The General Data Protection Regulation (GDPR) is the toughest privacy and security law in the world. GDPR’s goal is to protect personal data. Personal data is any information that refers to an identified or identifiable natural person. The regulation was put into effect on May 25, 2018. The GDPR will levy harsh fines against those who violate its privacy and security standards, with penalties reaching into the tens of millions of euros.
Here are 10 short takeaways from the current (2020) Law:
The Right to be Forgotten. GDPR gives individuals the right to ask organizations to delete their personal data without undue delay.” “Undue delay” is considered to be about a month. You must also take reasonable steps to verify the person requesting erasure is actually the data subject.
Transparency and Communication: You must tell the users how you are going to process data in a concise, transparent and easy to understand way. You must transparently and openly provide them with the information they need to understand how their data is collected and used.
Right to Object: Data subjects have the right to object to you processing their data.
Data protection. Protecting and processing of personal data must adhere to the data protection principles. Technical measures include encryption, and organizational measures are things like limiting the amount of personal data you collect or deleting data you no longer need.
The right to a Private life. The right to one's private life is laid down in the European Convention on Human Rights (ECHR). Article 8 provides for a right to respect for one's private and family life, one's home and one's correspondence. Typical personal data is a person's personal identity number, name and address.

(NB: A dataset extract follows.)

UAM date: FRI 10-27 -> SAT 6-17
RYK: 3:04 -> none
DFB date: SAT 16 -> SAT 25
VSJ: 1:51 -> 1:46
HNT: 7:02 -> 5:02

The Data Controller. Data controllers determine the purposes and means of the processing of personal data. Controllers make decisions about processing activities. Based on the privacy risks that exist in connection with the processing, the controller has a general responsibility to take appropriate technical and organizational measures to ensure and be able to demonstrate that the processing is carried out in accordance with the General Data Protection Regulation.
The Data Processor. Data processors handle storing data, retrieving data, running the payroll, marketing activities, or providing security for data. A data processor is an entity that processes personal data on behalf of a data controller. A data processor is never part of the data controller's organization. The processor may not engage another processor without first obtaining the controller's written permission.

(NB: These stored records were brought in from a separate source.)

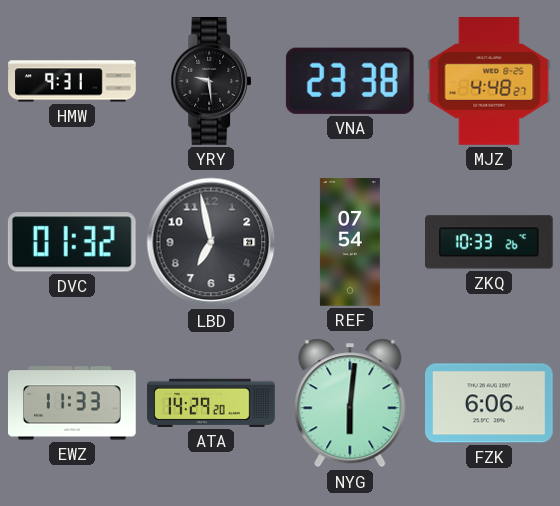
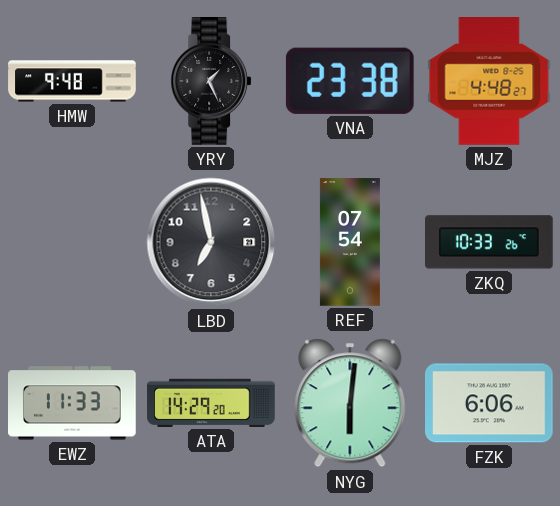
HMW: 9:31 -> 9:48
YRY: 9:29 -> 1:26
DVC: 01:32 -> none
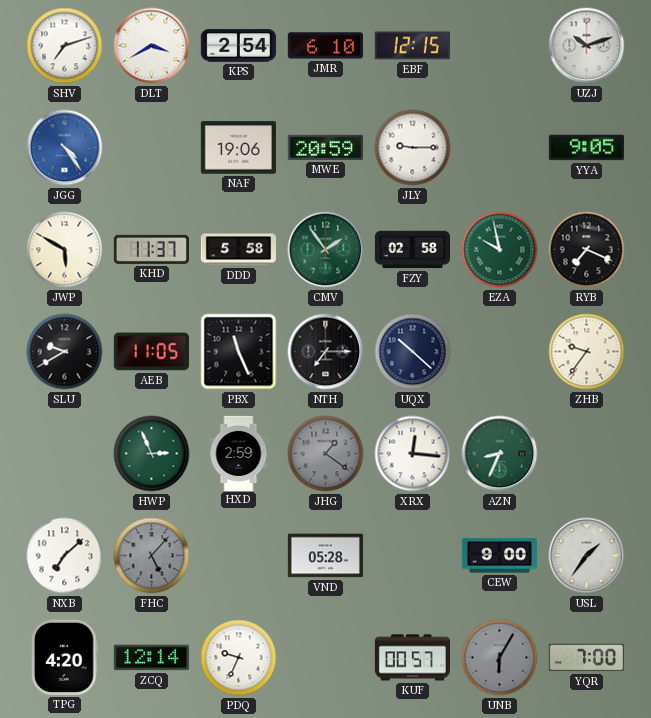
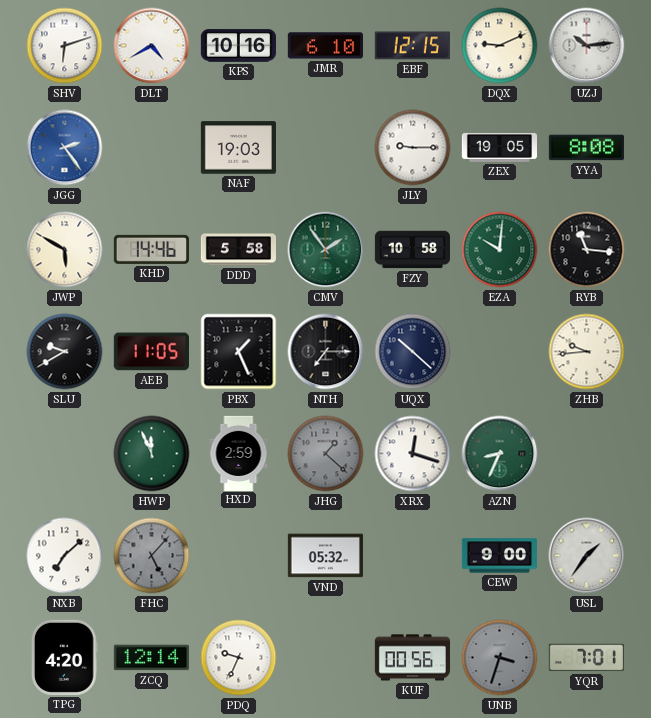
SHV: 7:12 -> 6:12
DLT: 3:40 -> 4:40
KPS: 2:54 -> 10:16
DQX: none -> 9:11
UZJ: 10:12 -> 10:14
JGG: 4:24 -> 2:24
NAF: 19:06 -> 19:03
MWE: 20:59 -> none
ZEX: none -> 19:05
YYA: 9:05 -> 8:08
KHD: 11:37 -> 14:46
FZY: 02:58 -> 10:58
EZA: 9:58 -> 10:01
RYB: 7:19 -> 11:16
PBX: 11:26 -> 1:26
ZHB: 9:36 -> 9:44
HWP: 2:56 -> 11:56
JHG: 1:21 -> 1:22
XRX: 12:16 -> 12:18
VND: 05:28 -> 05:32
KUF: 00:57 -> 00:56
UNB: 6:05 -> 3:33
YQR: 7:00 -> 7:01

Data Protection Audits. To be compliant with the GDPR you need to know your data and this could mean taking the time to map all of your data, and use this map to gain visibility and clarity over your information flows. A company must prove how they are abiding by GDPR’s lawfulness of transparency, Fairness Purpose limitation, Data minimizing accuracy, Storage limitation, Data collected is kept for an extended amount of time and Data should be analyzed for specific purposes only.
1st, 2nd and 3rd party Data Processors. 1st party collected the data from the user directly. 2nd party has bought a list of emails (for example) or a list of customers from a 1st party collector. 3rd party has bought it from the 2nd party. The processor may not engage another processor without first obtaining the controller's written permission.
Swedish DPA Authority for Privacy protection. This is the agency responsible for enforcing GDPR in Sweden. Its task is to protect the individual's privacy in the information society without unnecessarily preventing or complicating the use of new technology.